◆ **Work instruction**
Tally the lines of these entries that include "arzobispo"; respond with only that tally.

(Records from a data collection)
··········

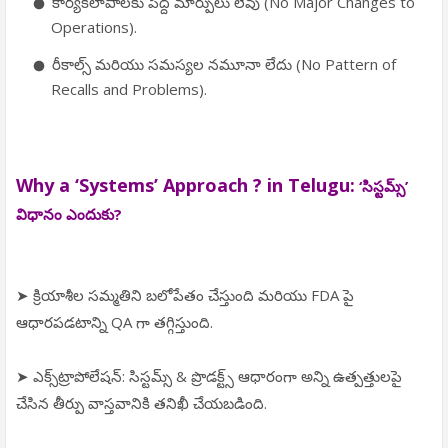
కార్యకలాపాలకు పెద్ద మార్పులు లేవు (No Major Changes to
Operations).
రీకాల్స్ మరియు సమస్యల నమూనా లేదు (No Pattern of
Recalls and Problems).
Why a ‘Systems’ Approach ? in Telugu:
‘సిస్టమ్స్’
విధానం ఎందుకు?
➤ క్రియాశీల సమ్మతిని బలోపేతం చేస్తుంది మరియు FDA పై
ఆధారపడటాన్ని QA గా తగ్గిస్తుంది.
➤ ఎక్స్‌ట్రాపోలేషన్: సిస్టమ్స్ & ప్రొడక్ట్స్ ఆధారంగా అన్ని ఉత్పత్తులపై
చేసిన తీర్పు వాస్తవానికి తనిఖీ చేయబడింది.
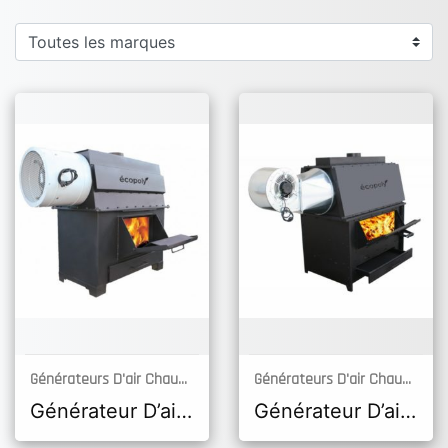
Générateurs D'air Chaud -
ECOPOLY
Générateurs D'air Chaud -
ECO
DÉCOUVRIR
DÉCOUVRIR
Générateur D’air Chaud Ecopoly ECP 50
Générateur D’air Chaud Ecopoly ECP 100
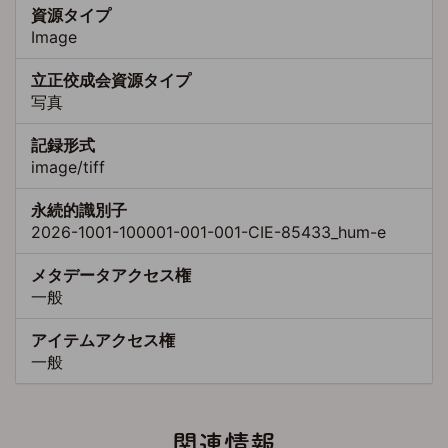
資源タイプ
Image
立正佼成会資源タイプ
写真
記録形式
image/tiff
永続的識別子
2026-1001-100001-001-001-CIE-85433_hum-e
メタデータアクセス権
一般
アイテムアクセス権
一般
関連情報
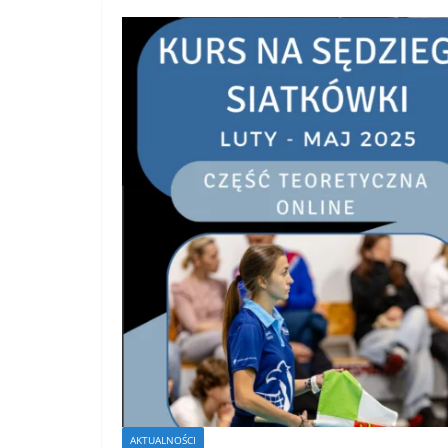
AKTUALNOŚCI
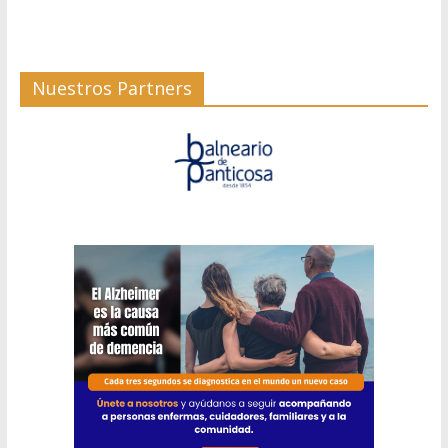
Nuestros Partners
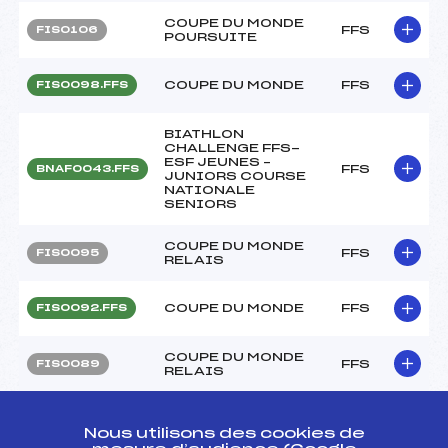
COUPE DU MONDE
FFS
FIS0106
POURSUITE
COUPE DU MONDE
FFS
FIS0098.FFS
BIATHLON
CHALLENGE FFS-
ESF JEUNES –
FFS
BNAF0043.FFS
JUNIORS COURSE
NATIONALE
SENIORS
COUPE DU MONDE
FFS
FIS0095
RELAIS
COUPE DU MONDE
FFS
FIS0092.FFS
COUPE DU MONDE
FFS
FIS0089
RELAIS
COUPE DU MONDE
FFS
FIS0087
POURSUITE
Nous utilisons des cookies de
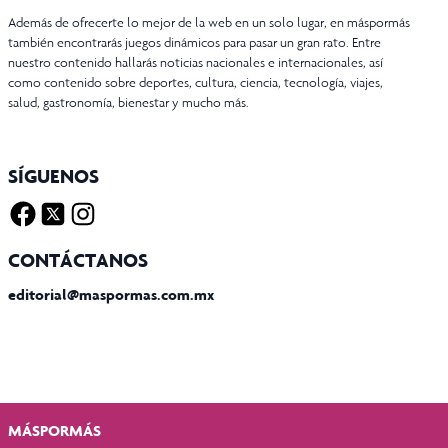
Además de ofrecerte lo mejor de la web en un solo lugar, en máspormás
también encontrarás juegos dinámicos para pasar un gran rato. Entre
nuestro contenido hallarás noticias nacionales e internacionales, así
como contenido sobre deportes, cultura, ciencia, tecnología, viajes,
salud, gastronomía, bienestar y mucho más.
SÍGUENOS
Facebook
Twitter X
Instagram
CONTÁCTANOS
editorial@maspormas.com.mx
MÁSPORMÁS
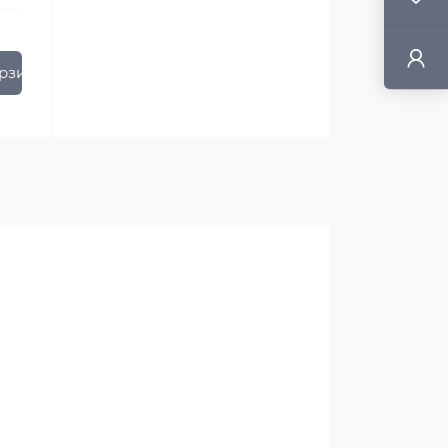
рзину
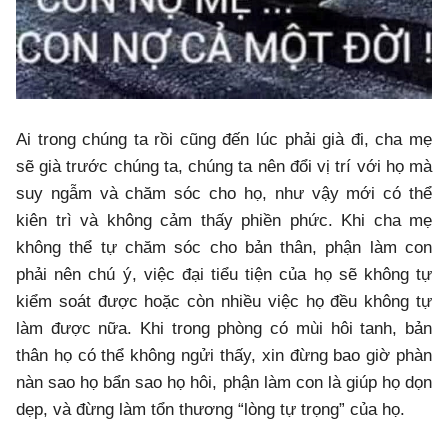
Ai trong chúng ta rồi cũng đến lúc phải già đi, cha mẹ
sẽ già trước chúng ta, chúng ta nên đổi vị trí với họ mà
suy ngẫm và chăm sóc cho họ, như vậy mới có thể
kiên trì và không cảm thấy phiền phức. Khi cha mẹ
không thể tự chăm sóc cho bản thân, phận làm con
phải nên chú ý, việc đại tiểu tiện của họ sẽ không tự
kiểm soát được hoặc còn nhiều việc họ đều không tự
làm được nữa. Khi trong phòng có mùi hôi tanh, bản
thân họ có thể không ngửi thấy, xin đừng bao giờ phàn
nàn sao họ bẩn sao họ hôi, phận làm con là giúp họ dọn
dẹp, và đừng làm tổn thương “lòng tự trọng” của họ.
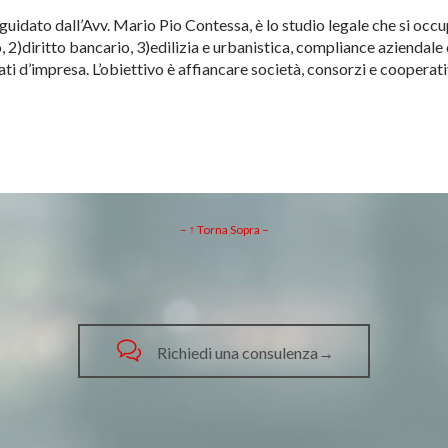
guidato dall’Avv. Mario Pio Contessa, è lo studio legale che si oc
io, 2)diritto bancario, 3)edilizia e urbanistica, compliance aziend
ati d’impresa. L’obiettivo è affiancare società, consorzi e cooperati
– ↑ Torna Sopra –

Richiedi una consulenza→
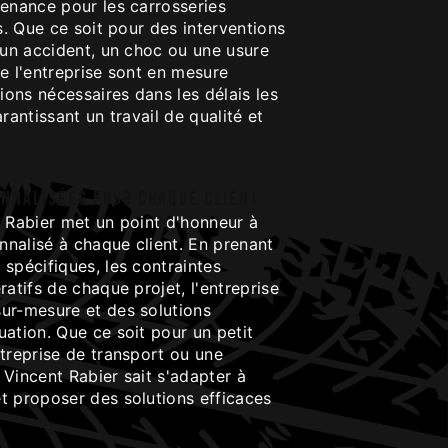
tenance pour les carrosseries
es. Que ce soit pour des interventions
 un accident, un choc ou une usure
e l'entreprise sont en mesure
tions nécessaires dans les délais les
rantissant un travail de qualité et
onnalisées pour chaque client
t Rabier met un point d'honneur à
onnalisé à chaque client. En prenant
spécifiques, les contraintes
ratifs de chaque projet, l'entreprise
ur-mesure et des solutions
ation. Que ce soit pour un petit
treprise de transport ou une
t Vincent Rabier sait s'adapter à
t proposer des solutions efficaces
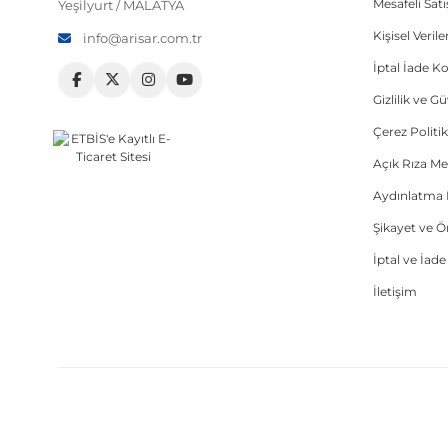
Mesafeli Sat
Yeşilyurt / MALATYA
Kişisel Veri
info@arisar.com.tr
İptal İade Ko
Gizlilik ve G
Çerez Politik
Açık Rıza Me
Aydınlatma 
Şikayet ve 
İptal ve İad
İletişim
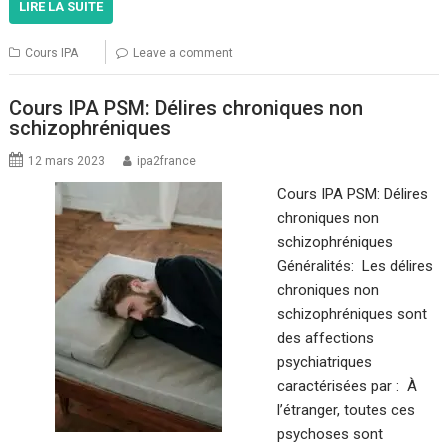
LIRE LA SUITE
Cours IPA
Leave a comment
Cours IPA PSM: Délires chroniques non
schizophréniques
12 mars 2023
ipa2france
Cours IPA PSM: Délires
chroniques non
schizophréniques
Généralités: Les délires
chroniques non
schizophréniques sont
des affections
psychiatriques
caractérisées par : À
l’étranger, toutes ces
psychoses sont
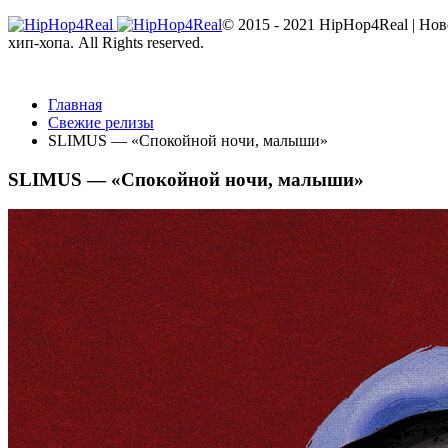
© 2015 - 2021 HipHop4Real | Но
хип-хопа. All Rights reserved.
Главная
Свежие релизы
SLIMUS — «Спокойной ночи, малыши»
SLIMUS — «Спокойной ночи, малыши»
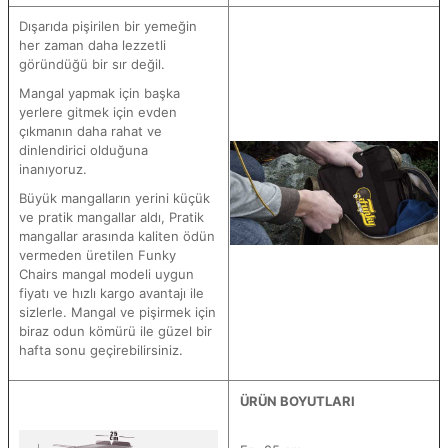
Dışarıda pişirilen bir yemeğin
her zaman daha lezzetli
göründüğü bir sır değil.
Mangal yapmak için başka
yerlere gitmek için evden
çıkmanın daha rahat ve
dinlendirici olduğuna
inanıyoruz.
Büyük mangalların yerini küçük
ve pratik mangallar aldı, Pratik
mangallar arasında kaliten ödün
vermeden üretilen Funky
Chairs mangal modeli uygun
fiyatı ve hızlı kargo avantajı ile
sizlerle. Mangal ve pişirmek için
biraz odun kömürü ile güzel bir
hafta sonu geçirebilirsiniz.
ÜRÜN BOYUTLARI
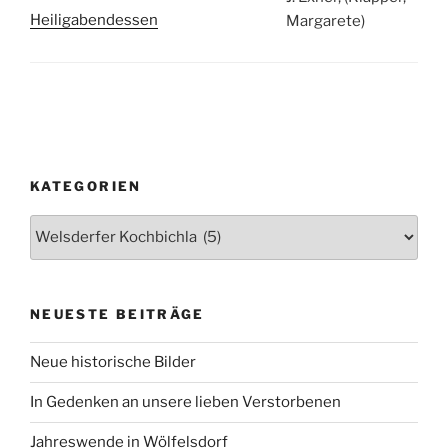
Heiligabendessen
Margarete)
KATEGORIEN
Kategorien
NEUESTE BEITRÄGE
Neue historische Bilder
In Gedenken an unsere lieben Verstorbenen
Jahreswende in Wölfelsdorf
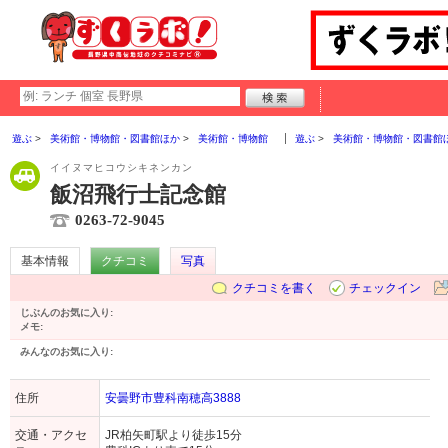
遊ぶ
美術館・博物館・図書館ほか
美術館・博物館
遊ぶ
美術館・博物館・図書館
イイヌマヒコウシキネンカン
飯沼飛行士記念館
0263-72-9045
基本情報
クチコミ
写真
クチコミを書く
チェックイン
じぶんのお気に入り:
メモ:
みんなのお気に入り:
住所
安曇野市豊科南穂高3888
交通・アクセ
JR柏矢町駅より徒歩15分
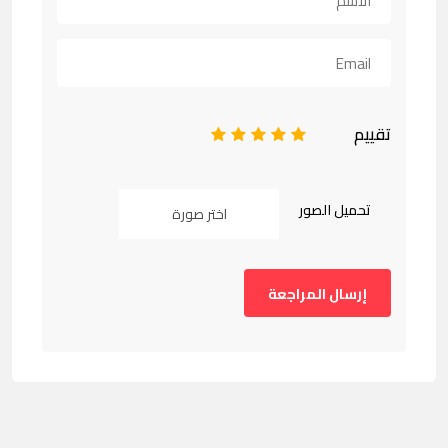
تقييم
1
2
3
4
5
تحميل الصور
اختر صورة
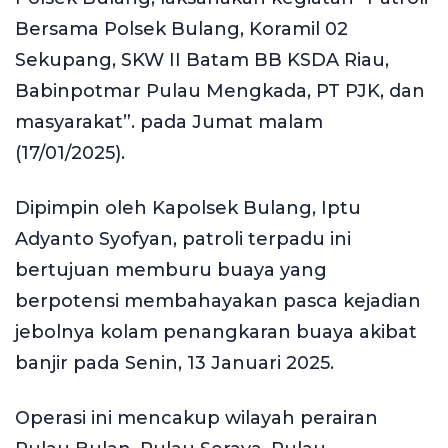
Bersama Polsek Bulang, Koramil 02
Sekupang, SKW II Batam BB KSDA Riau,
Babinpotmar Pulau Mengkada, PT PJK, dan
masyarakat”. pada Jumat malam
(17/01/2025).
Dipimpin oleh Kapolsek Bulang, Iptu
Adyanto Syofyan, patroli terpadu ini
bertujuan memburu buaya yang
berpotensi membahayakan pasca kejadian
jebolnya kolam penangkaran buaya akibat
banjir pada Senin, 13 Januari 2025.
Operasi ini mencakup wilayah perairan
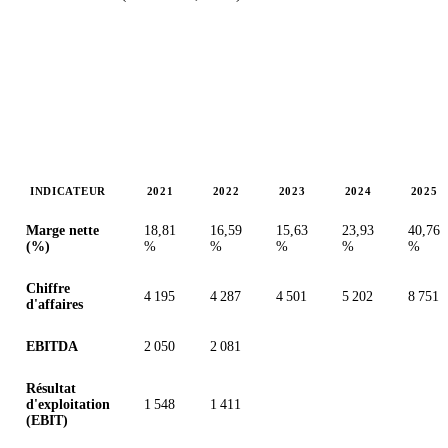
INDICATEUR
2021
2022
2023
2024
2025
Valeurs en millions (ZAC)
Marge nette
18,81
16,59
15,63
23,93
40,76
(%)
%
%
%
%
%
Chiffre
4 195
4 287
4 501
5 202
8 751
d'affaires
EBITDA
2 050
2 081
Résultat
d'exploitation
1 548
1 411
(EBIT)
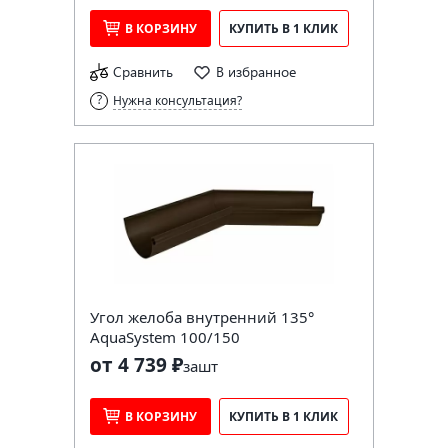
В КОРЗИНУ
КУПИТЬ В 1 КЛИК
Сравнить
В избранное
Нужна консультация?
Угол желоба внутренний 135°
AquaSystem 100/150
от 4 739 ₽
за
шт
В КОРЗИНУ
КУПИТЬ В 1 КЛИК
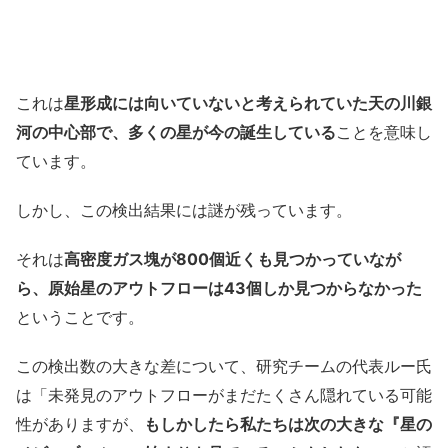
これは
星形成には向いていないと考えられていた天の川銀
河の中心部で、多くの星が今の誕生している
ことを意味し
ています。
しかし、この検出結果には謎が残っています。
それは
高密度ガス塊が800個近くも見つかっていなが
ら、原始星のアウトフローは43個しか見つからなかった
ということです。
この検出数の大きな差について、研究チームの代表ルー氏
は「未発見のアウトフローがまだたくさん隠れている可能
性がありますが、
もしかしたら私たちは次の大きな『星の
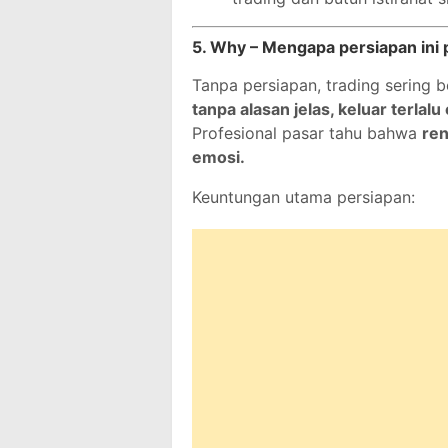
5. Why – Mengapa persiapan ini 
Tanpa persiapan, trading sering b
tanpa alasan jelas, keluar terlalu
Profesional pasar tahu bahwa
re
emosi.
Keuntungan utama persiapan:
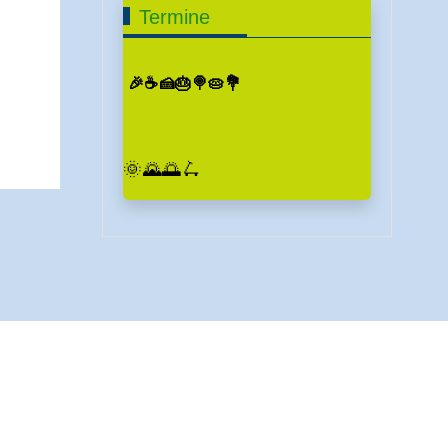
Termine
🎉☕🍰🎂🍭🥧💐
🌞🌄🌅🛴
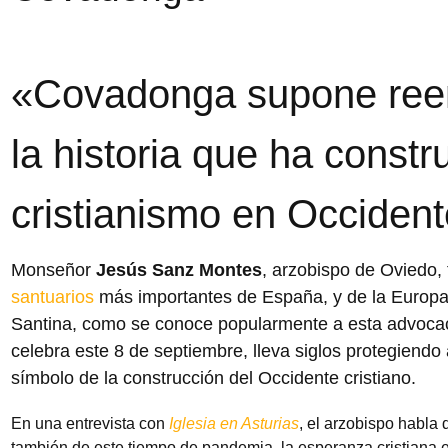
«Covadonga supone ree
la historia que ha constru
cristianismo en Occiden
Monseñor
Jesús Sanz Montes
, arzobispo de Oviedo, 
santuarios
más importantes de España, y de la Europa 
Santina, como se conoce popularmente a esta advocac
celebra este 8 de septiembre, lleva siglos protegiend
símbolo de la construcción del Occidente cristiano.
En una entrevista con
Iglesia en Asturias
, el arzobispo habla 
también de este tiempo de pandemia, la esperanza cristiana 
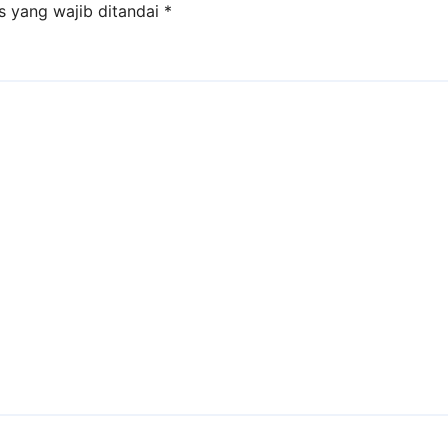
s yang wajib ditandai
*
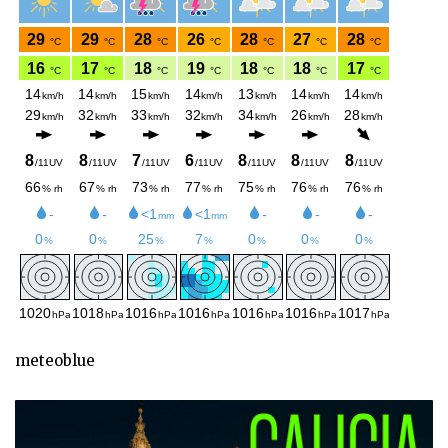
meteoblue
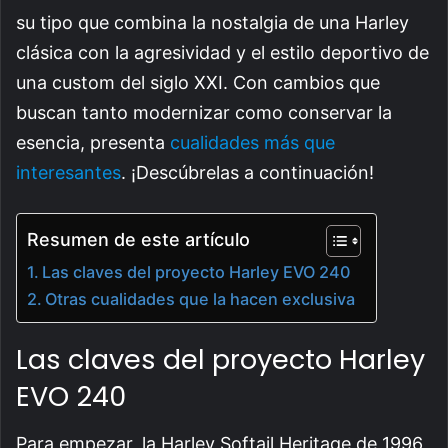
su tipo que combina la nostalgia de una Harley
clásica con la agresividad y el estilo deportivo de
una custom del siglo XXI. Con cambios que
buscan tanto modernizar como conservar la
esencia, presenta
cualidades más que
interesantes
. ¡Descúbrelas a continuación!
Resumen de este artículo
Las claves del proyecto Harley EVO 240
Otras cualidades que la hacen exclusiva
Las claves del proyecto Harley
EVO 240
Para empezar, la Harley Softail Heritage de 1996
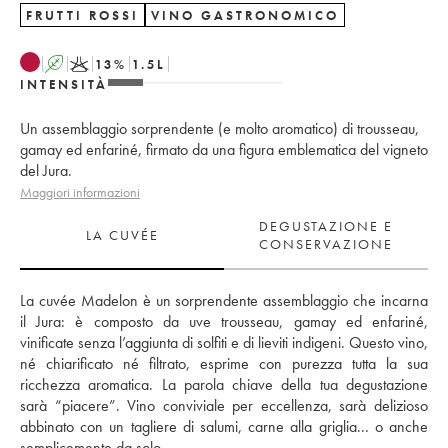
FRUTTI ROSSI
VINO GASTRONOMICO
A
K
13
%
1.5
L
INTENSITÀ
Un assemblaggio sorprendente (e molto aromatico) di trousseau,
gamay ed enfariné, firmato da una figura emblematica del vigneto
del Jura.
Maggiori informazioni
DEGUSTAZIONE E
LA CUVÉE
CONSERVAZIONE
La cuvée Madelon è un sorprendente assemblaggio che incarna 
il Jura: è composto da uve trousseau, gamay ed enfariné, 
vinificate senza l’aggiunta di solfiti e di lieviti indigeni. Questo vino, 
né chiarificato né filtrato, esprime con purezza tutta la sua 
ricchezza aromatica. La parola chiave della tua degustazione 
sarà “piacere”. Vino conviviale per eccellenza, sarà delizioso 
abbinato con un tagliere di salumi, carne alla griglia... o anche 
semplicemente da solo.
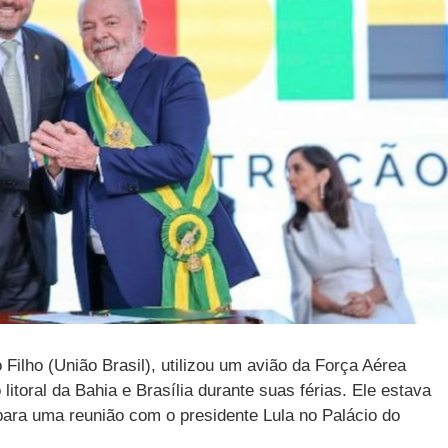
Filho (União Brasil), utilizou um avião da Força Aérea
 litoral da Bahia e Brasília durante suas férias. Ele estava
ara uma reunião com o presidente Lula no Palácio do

··········

◆ **Task result**
2